- Opening Delimiter -
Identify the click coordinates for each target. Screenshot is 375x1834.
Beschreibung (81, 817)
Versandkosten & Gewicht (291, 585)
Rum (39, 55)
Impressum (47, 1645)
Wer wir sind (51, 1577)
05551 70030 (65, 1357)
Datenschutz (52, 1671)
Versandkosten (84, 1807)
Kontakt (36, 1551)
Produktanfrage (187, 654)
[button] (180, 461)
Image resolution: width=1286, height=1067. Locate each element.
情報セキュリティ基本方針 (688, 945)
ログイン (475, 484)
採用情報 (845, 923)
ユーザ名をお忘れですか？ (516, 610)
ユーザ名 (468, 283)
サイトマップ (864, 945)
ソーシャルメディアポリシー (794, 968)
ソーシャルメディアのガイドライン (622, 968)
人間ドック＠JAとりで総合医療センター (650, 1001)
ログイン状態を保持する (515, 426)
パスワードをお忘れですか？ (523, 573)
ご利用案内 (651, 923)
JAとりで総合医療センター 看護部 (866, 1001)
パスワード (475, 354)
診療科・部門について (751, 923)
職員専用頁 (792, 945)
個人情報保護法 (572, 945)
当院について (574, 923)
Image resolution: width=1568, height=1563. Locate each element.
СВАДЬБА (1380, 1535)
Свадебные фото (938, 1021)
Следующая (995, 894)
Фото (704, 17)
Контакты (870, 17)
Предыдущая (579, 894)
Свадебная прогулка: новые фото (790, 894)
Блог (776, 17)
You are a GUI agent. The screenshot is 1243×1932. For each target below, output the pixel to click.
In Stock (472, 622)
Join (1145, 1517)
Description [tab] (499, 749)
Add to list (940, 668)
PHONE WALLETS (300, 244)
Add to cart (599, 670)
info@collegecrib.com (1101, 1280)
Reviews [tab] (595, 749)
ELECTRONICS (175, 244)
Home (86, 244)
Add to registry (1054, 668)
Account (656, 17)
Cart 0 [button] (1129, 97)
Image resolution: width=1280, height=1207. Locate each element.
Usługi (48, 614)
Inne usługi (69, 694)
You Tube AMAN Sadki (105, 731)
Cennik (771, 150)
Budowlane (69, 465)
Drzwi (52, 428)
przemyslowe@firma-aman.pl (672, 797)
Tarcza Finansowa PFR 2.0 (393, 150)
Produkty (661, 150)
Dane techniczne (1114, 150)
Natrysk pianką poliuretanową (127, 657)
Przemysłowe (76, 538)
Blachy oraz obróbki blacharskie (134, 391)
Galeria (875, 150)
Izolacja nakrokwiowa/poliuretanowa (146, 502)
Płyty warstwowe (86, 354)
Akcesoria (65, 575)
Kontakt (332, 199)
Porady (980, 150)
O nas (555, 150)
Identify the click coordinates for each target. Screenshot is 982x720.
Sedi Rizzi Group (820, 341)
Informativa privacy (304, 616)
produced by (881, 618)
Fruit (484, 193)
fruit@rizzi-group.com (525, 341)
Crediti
- Closing Delimiter -
**What to work on:** Retype the entries one by one, exactly.

**Reply:**
Identify the click coordinates for each target. Screenshot is 375x1834.
Beschreibung (81, 817)
Versandkosten & Gewicht (291, 585)
Rum (39, 55)
Impressum (47, 1645)
Wer wir sind (51, 1577)
05551 70030 (65, 1357)
Datenschutz (52, 1671)
Versandkosten (84, 1807)
Kontakt (36, 1551)
Produktanfrage (187, 654)
[button] (180, 461)
Image resolution: width=1286, height=1067. Locate each element.
情報セキュリティ基本方針 (688, 945)
ログイン (475, 484)
採用情報 (845, 923)
ユーザ名をお忘れですか？ (516, 610)
ユーザ名 (468, 283)
サイトマップ (864, 945)
ソーシャルメディアポリシー (794, 968)
ソーシャルメディアのガイドライン (622, 968)
人間ドック＠JAとりで総合医療センター (650, 1001)
ログイン状態を保持する (515, 426)
パスワードをお忘れですか？ (523, 573)
ご利用案内 (651, 923)
JAとりで総合医療センター 看護部 (866, 1001)
パスワード (475, 354)
診療科・部門について (751, 923)
職員専用頁 (792, 945)
個人情報保護法 (572, 945)
当院について (574, 923)
Image resolution: width=1568, height=1563. Locate each element.
СВАДЬБА (1380, 1535)
Свадебные фото (938, 1021)
Следующая (995, 894)
Фото (704, 17)
Контакты (870, 17)
Предыдущая (579, 894)
Свадебная прогулка: новые фото (790, 894)
Блог (776, 17)
You are a GUI agent. The screenshot is 1243×1932. For each target below, output the pixel to click.
In Stock (472, 622)
Join (1145, 1517)
Description [tab] (499, 749)
Add to list (940, 668)
PHONE WALLETS (300, 244)
Add to cart (599, 670)
info@collegecrib.com (1101, 1280)
Reviews [tab] (595, 749)
ELECTRONICS (175, 244)
Home (86, 244)
Add to registry (1054, 668)
Account (656, 17)
Cart 0 [button] (1129, 97)
Image resolution: width=1280, height=1207. Locate each element.
Usługi (48, 614)
Inne usługi (69, 694)
You Tube AMAN Sadki (105, 731)
Cennik (771, 150)
Budowlane (69, 465)
Drzwi (52, 428)
przemyslowe@firma-aman.pl (672, 797)
Tarcza Finansowa PFR 2.0 (393, 150)
Produkty (661, 150)
Dane techniczne (1114, 150)
Natrysk pianką poliuretanową (127, 657)
Przemysłowe (76, 538)
Blachy oraz obróbki blacharskie (134, 391)
Galeria (875, 150)
Izolacja nakrokwiowa/poliuretanowa (146, 502)
Płyty warstwowe (86, 354)
Akcesoria (65, 575)
Kontakt (332, 199)
Porady (980, 150)
O nas (555, 150)
Identify the click coordinates for each target. Screenshot is 982x720.
Sedi Rizzi Group (820, 341)
Informativa privacy (304, 616)
produced by (881, 618)
Fruit (484, 193)
fruit@rizzi-group.com (525, 341)
Crediti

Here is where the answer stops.